Using the records below, locate all lines containing "Αγωνιστών" and return them.

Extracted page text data
--------------------------------------------------

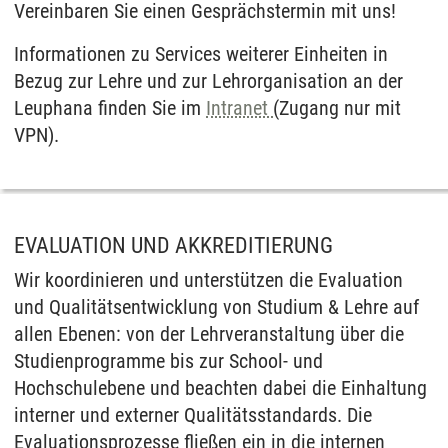
Vereinbaren Sie einen Gesprächstermin mit uns!
Informationen zu Services weiterer Einheiten in
Bezug zur Lehre und zur Lehrorganisation an der
Leuphana finden Sie im
Intranet
(Zugang nur mit
VPN).
EVALUATION UND AKKREDITIERUNG
Wir koordinieren und unterstützen die Evaluation
und Qualitätsentwicklung von Studium & Lehre auf
allen Ebenen: von der Lehrveranstaltung über die
Studienprogramme bis zur School- und
Hochschulebene und beachten dabei die Einhaltung
interner und externer Qualitätsstandards. Die
Evaluationsprozesse fließen ein in die internen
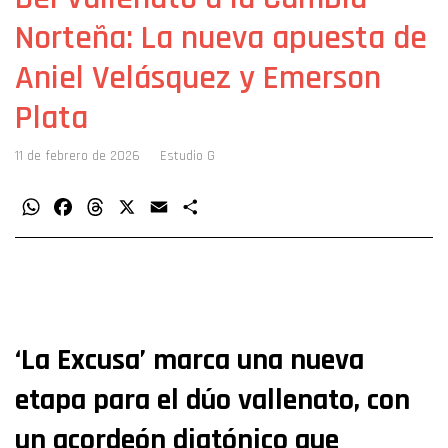
Norteña: La nueva apuesta de
Aniel Velásquez y Emerson
Plata
11 de febrero de 2026
Estudio G
WhatsApp
Facebook
Threads
X
Email
Compartir
‘La Excusa’ marca una nueva
etapa para el dúo vallenato, con
un acordeón diatónico que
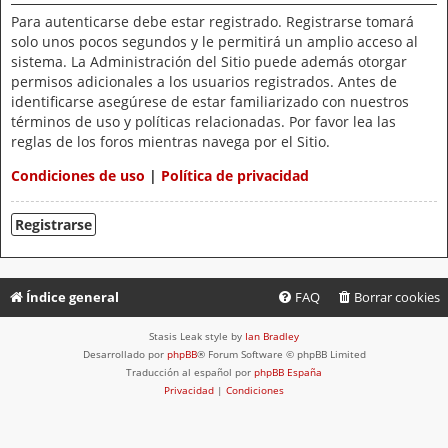
Para autenticarse debe estar registrado. Registrarse tomará
solo unos pocos segundos y le permitirá un amplio acceso al
sistema. La Administración del Sitio puede además otorgar
permisos adicionales a los usuarios registrados. Antes de
identificarse asegúrese de estar familiarizado con nuestros
términos de uso y políticas relacionadas. Por favor lea las
reglas de los foros mientras navega por el Sitio.
Condiciones de uso
|
Política de privacidad
Registrarse
Índice general
FAQ
Borrar cookies
Stasis Leak style by
Ian Bradley
Desarrollado por
phpBB
® Forum Software © phpBB Limited
Traducción al español por
phpBB España
Privacidad
|
Condiciones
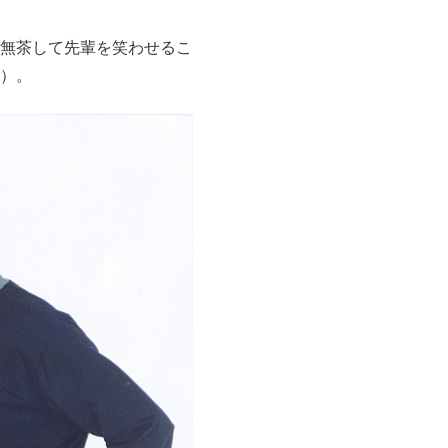
無茶して先輩を笑わせるこ
）。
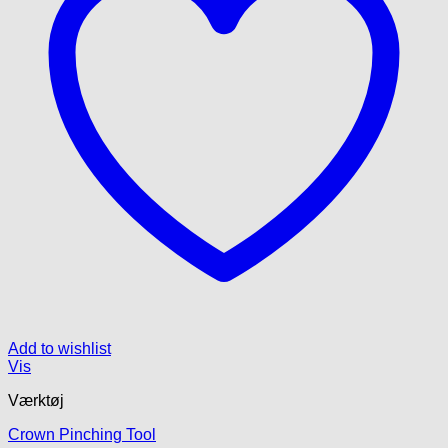
Add to wishlist
Vis
Værktøj
Crown Pinching Tool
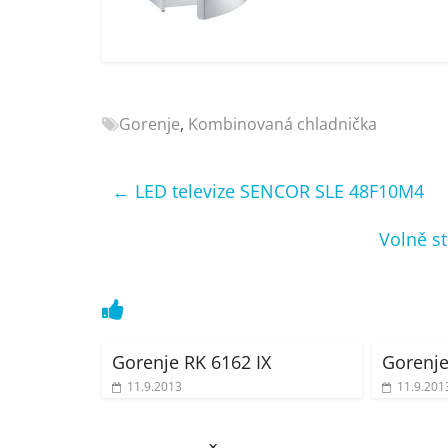
Nejlepší
elektronika
porovnání
Elektro
OK,
Gorenje
,
Kombinovaná chladnička
recenze,
pračky,
televize,
←
LED televize SENCOR SLE 48F10M4
notebooky,
mobilní
Volně s
telefony,
kávovary,
bazény
Gorenje RK 6162 IX
Gorenj
11.9.2013
11.9.201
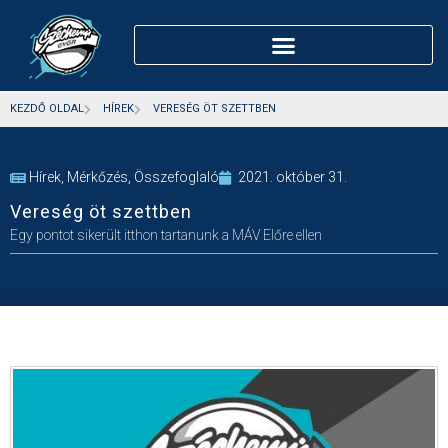
KEZDŐ OLDAL
HÍREK
VERESÉG ÖT SZETTBEN
Hírek
,
Mérkőzés
,
Összefoglaló
2021. október 31.
Vereség öt szettben
Egy pontot sikerült itthon tartanunk a MÁV Előre ellen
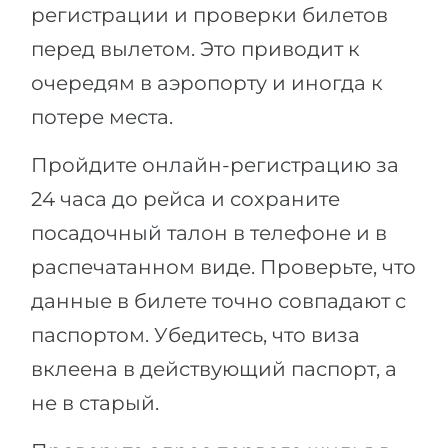
регистрации и проверки билетов
перед вылетом. Это приводит к
очередям в аэропорту и иногда к
потере места.
Пройдите онлайн-регистрацию за
24 часа до рейса и сохраните
посадочный талон в телефоне и в
распечатанном виде. Проверьте, что
данные в билете точно совпадают с
паспортом. Убедитесь, что виза
вклеена в действующий паспорт, а
не в старый.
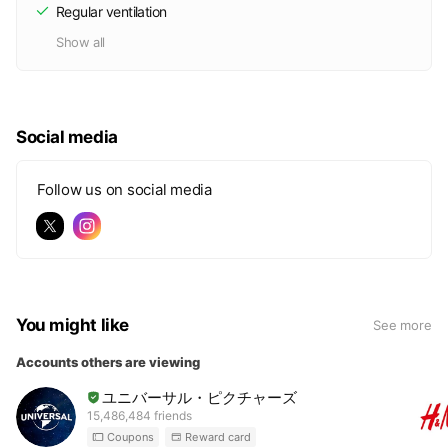
Regular ventilation
Show all
Social media
Follow us on social media
You might like
See more
Accounts others are viewing
ユニバーサル・ピクチャーズ
15,486,484 friends
Coupons
Reward card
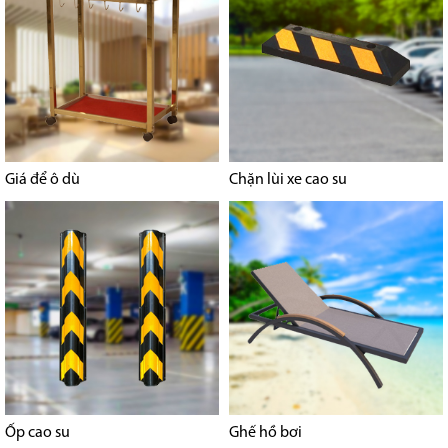
Giá để ô dù
Chặn lùi xe cao su
Ốp cao su
Ghế hồ bơi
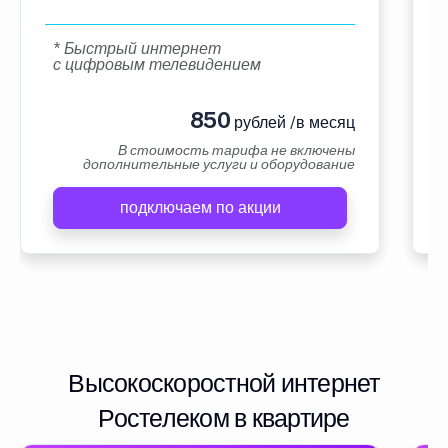
* Быстрый интернет
с цифровым телевидением
850
рублей /в месяц
В стоимость тарифа не включены
дополнительные услуги и оборудование
подключаем по акции
Высокоскоростной интернет
Ростелеком в квартире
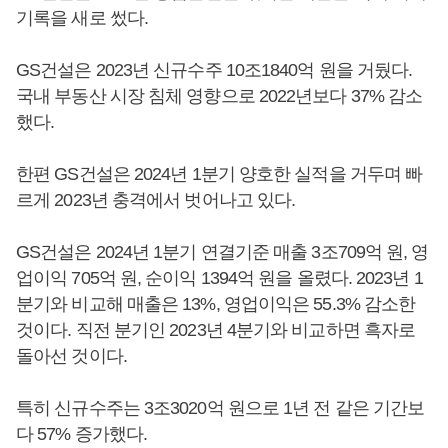
기록을 새로 썼다.
GS건설은 2023년 신규수주 10조1840억 원을 거뒀다.
국내 부동산 시장 침체 영향으로 2022년보다 37% 감소
했다.
한편 GS건설은 2024년 1분기 양호한 실적을 거두며 빠
르게 2023년 충격에서 벗어나고 있다.
GS건설은 2024년 1분기 연결기준 매출 3조709억 원, 영
업이익 705억 원, 순이익 1394억 원을 올렸다. 2023년 1
분기와 비교해 매출은 13%, 영업이익은 55.3% 감소한
것이다. 직전 분기인 2023년 4분기와 비교하면 흑자로
돌아선 것이다.
특히 신규수주는 3조3020억 원으로 1년 전 같은 기간보
다 57% 증가했다.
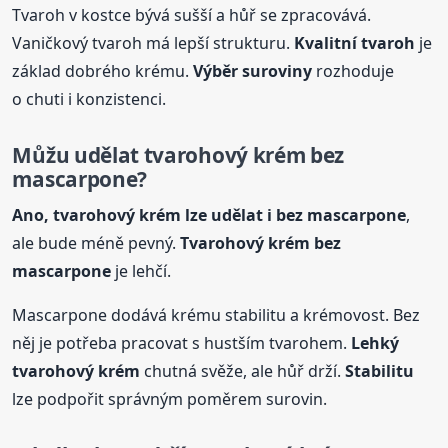
Tvaroh v kostce bývá sušší a hůř se zpracovává.
Vaničkový tvaroh má lepší strukturu.
Kvalitní tvaroh
je
základ dobrého krému.
Výběr suroviny
rozhoduje
o chuti i konzistenci.
Můžu udělat tvarohový krém bez
mascarpone?
Ano, tvarohový krém lze udělat i bez mascarpone
,
ale bude méně pevný.
Tvarohový krém bez
mascarpone
je lehčí.
Mascarpone dodává krému stabilitu a krémovost. Bez
něj je potřeba pracovat s hustším tvarohem.
Lehký
tvarohový krém
chutná svěže, ale hůř drží.
Stabilitu
lze podpořit správným poměrem surovin.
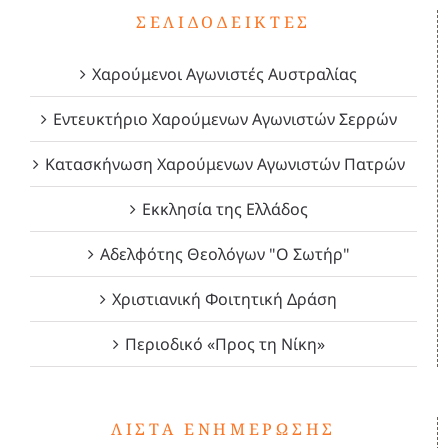
ΣΕΛΙΔΟΔΕΊΚΤΕΣ
Χαρούμενοι Αγωνιστές Αυστραλίας
Εντευκτήριο Χαρούμενων Αγωνιστών Σερρών
Κατασκήνωση Χαρούμενων Αγωνιστών Πατρών
Εκκλησία της Ελλάδος
Αδελφότης Θεολόγων "Ο Σωτήρ"
Χριστιανική Φοιτητική Δράση
Περιοδικό «Προς τη Νίκη»
ΛΊΣΤΑ ΕΝΗΜΈΡΩΣΗΣ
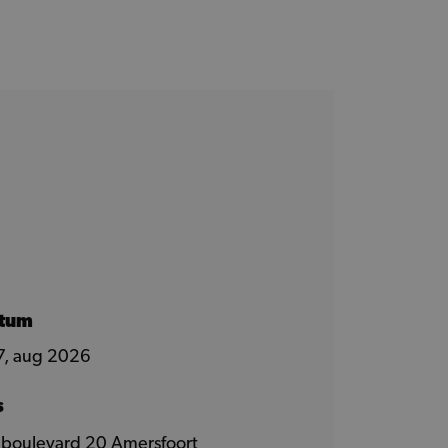
atum
7, aug 2026
s
aboulevard 20 Amersfoort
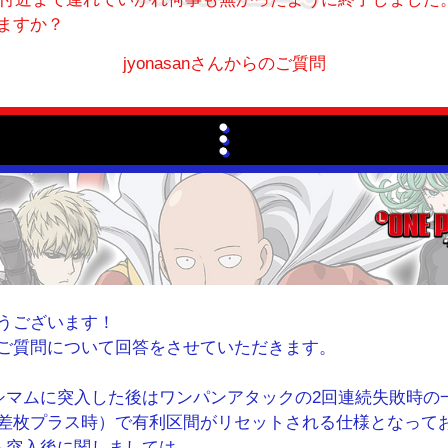
ますか？
jyonasanさんからのご質問
うございます！
ご質問について回答をさせていただきます。
キシマムに突入した後はワンパンアタックの2回連続失敗時の
差枚プラス時）で有利区間がリセットされる仕様となって
マム突入後に関しましては、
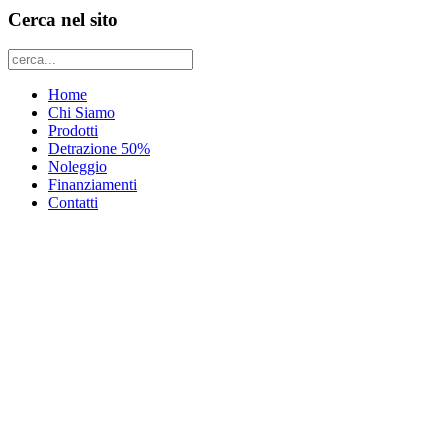
Cerca nel sito
Home
Chi Siamo
Prodotti
Detrazione 50%
Noleggio
Finanziamenti
Contatti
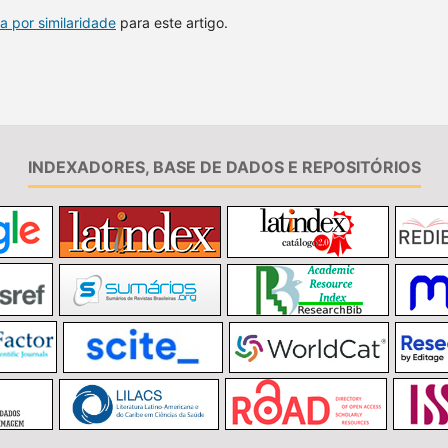
a por similaridade
para este artigo.
INDEXADORES, BASE DE DADOS E REPOSITÓRIOS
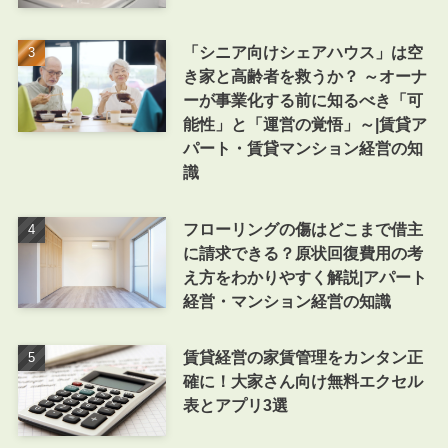
「シニア向けシェアハウス」は空
き家と高齢者を救うか？ ～オーナ
ーが事業化する前に知るべき「可
能性」と「運営の覚悟」～|賃貸ア
パート・賃貸マンション経営の知
識
フローリングの傷はどこまで借主
に請求できる？原状回復費用の考
え方をわかりやすく解説|アパート
経営・マンション経営の知識
賃貸経営の家賃管理をカンタン正
確に！大家さん向け無料エクセル
表とアプリ3選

--------------------------------------------------

* _SOLUTION_
Εντευκτήριο Χαρούμενων Αγωνιστών Σερρών
Κατασκήνωση Χαρούμενων Αγωνιστών Πατρών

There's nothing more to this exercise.